Problems you face working with a big platform
I have worked as a “DevOps Engineer” for different companies at different scales. As you might expect, they have different definitions of what a DevOps engineer is.
These are types of “DevOps” I have worked with
- Build Infrastructure as Code, CI/CD solutions, Developer experience tools for internal teams(Build, but not operate)
- Use internal platform/public PaaS to build a specific product (use what’s there, build what’s missing), sometimes called local DevOps
- Run and Fix (mostly keeps the engine running, and fixes what’s broken. you may call some fixes as builds too, but in reality, it’s just to patch the wounds and move on)
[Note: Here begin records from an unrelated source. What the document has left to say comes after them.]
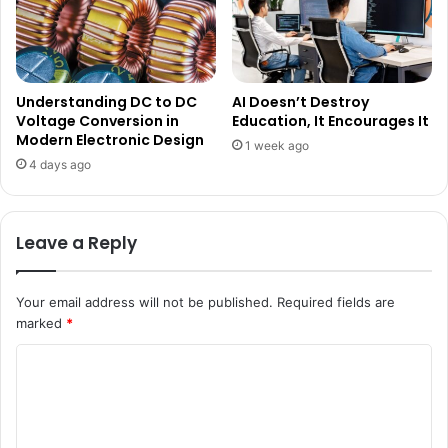
Understanding DC to DC
AI Doesn’t Destroy
Voltage Conversion in
Education, It Encourages It
Modern Electronic Design
1 week ago
4 days ago
Leave a Reply
Your email address will not be published.
Required fields are
marked
*
C
o
m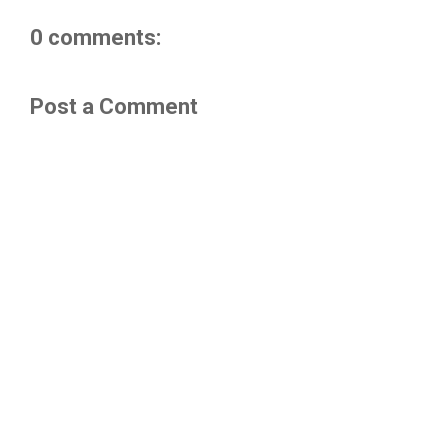
0 comments:
Post a Comment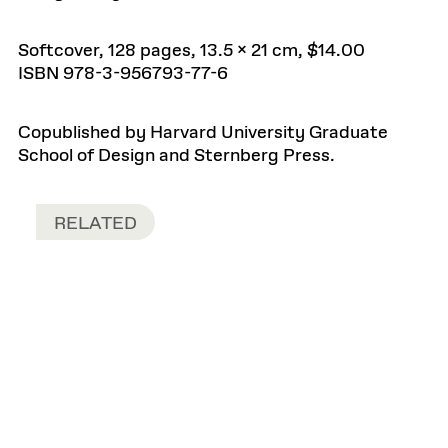
Softcover, 128 pages, 13.5 x 21 cm, $14.00
ISBN 978-3-956793-77-6
Copublished by Harvard University Graduate
School of Design and Sternberg Press.
RELATED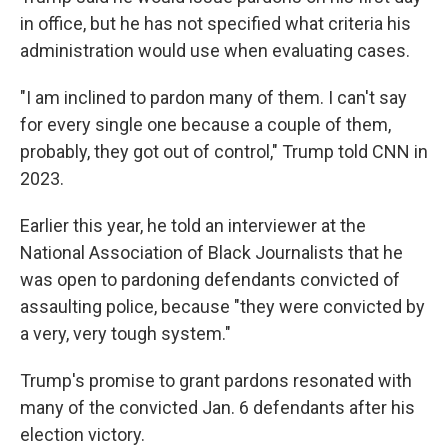
in office, but he has not specified what criteria his
administration would use when evaluating cases.
"I am inclined to pardon many of them. I can't say
for every single one because a couple of them,
probably, they got out of control," Trump told CNN in
2023.
Earlier this year, he told an interviewer at the
National Association of Black Journalists that he
was open to pardoning defendants convicted of
assaulting police, because "they were convicted by
a very, very tough system."
Trump's promise to grant pardons resonated with
many of the convicted Jan. 6 defendants after his
election victory.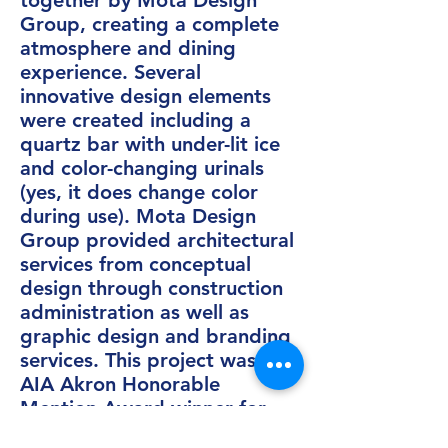
together by Mota Design
Group, creating a complete
atmosphere and dining
experience. Several
innovative design elements
were created including a
quartz bar with under-lit ice
and color-changing urinals
(yes, it does change color
during use). Mota Design
Group provided architectural
services from conceptual
design through construction
administration as well as
graphic design and branding
services. This project was an
AIA Akron Honorable
Mention Award winner for
Interior Design in 2015.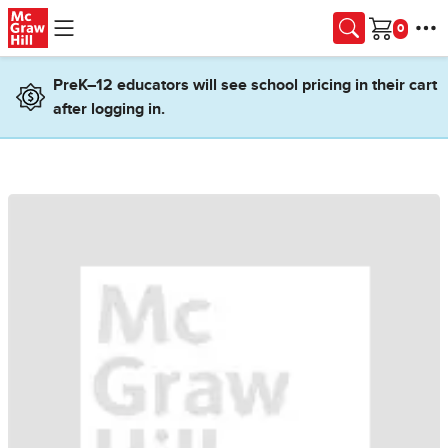
Skip to main content
Cart
PreK–12 educators will see school pricing in their cart
after logging in.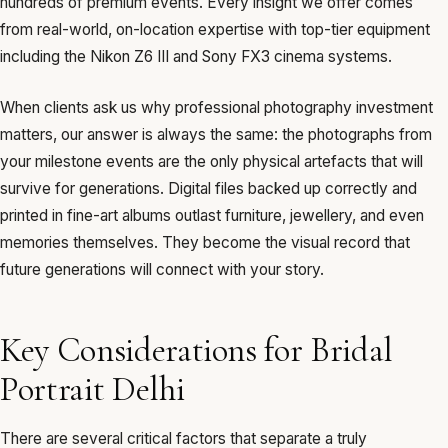
hundreds of premium events. Every insight we offer comes
from real-world, on-location expertise with top-tier equipment
including the Nikon Z6 III and Sony FX3 cinema systems.
When clients ask us why professional photography investment
matters, our answer is always the same: the photographs from
your milestone events are the only physical artefacts that will
survive for generations. Digital files backed up correctly and
printed in fine-art albums outlast furniture, jewellery, and even
memories themselves. They become the visual record that
future generations will connect with your story.
Key Considerations for Bridal
Portrait Delhi
There are several critical factors that separate a truly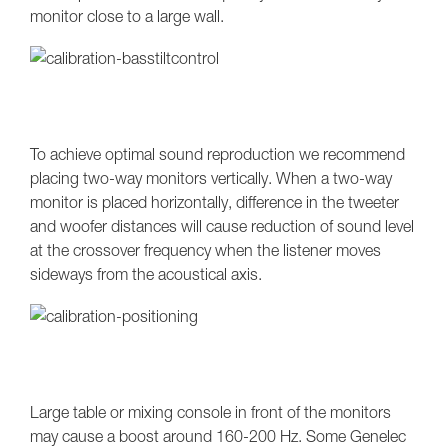
monitor close to a large wall.
To achieve optimal sound reproduction we recommend
placing two-way monitors vertically. When a two-way
monitor is placed horizontally, difference in the tweeter
and woofer distances will cause reduction of sound level
at the crossover frequency when the listener moves
sideways from the acoustical axis.
Large table or mixing console in front of the monitors
may cause a boost around 160-200 Hz. Some Genelec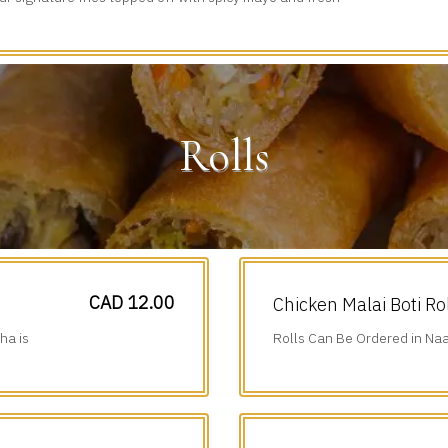
iced veggies.
Rolls
CAD 12.00
Chicken Malai Boti Ro
ha is
Rolls Can Be Ordered in Naa
Additional $1.75.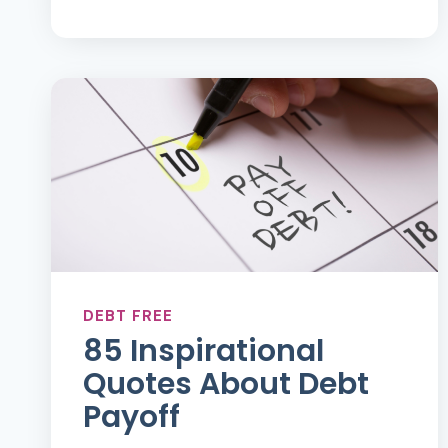
TO
FIND
INSPIRATION
ON
YOUR
DEBT
FREE
JOURNEY
DEBT FREE
85 Inspirational
Quotes About Debt
Payoff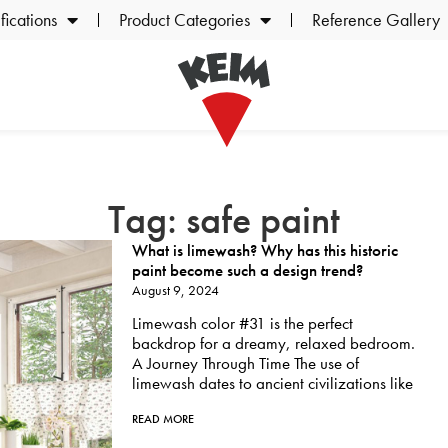
ications
Product Categories
Reference Gallery
Tag: safe paint
What is limewash? Why has this historic
paint become such a design trend?
August 9, 2024
Limewash color #31 is the perfect
backdrop for a dreamy, relaxed bedroom.
A Journey Through Time The use of
limewash dates to ancient civilizations like
READ MORE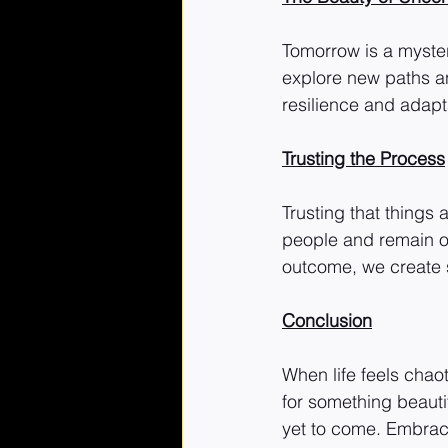
Tomorrow is a myster
explore new paths an
resilience and adapta
Trusting the Process
Trusting that things 
people and remain o
outcome, we create 
Conclusion
When life feels chao
for something beauti
yet to come. Embrace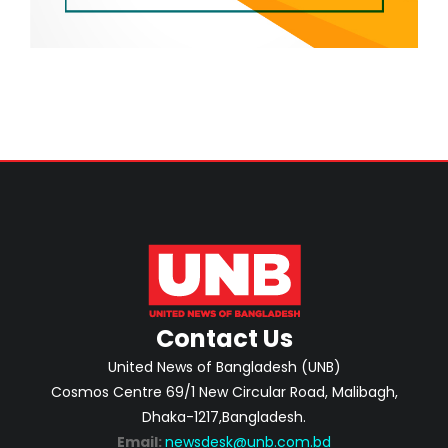
Contact Us
United News of Bangladesh (UNB)
Cosmos Centre 69/1 New Circular Road, Malibagh,
Dhaka-1217,Bangladesh.
Email:
newsdesk@unb.com.bd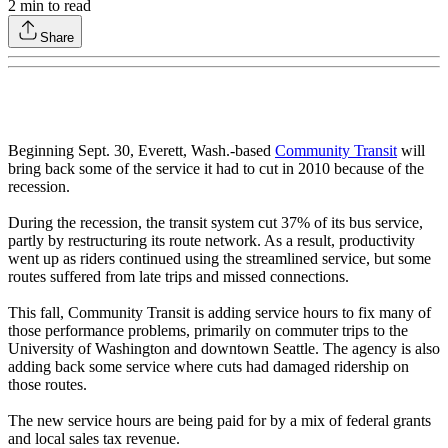
2
min to read
Share
Beginning Sept. 30, Everett, Wash.-based
Community Transit
will
bring back some of the service it had to cut in 2010 because of the
recession.
During the recession, the transit system cut 37% of its bus service,
partly by restructuring its route network. As a result, productivity
went up as riders continued using the streamlined service, but some
routes suffered from late trips and missed connections.
This fall, Community Transit is adding service hours to fix many of
those performance problems, primarily on commuter trips to the
University of Washington and downtown Seattle. The agency is also
adding back some service where cuts had damaged ridership on
those routes.
The new service hours are being paid for by a mix of federal grants
and local sales tax revenue.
- Build and Run (I preferred SRE in this case, where you have to balance the build and stability of the platform)
I find working as SRE is great for my career in that I get to work with a challenge of
- Keeping up with technologies and building a product just like Build team
- Maintain the stability of the platform and encounter real-world problems that make you understand deeper how things work together as a Run team
so, In my point of view, to be a more complete DevOps engineer, it’s better for you to also have some experience in Running part in supplement of Building.
Another dimension contributing to this, despite the type of team, is Scale.
The bigger the scale, the more difficult problems you will face, and of course, the more experienced DevOps engineer you will become.
In this blog post, I will walk you through things I only get to work with when working with a relatively bigger platform.
Instability
With bigger platforms, there’s a much higher chance that things will go wrong.
Imagine problems running just a few Nodes in one cluster against hundreds of nodes with thousands of pods.
When running a small platform, from time to time, you will see an OOM killed pods, Nodes getting full, then you apply more resources then call it a day.
However, on a bigger scale, these problems will happen many times a day and will happen continuously. without having good telemetry and automation, you will be flooded with these toils that you cannot do anything else.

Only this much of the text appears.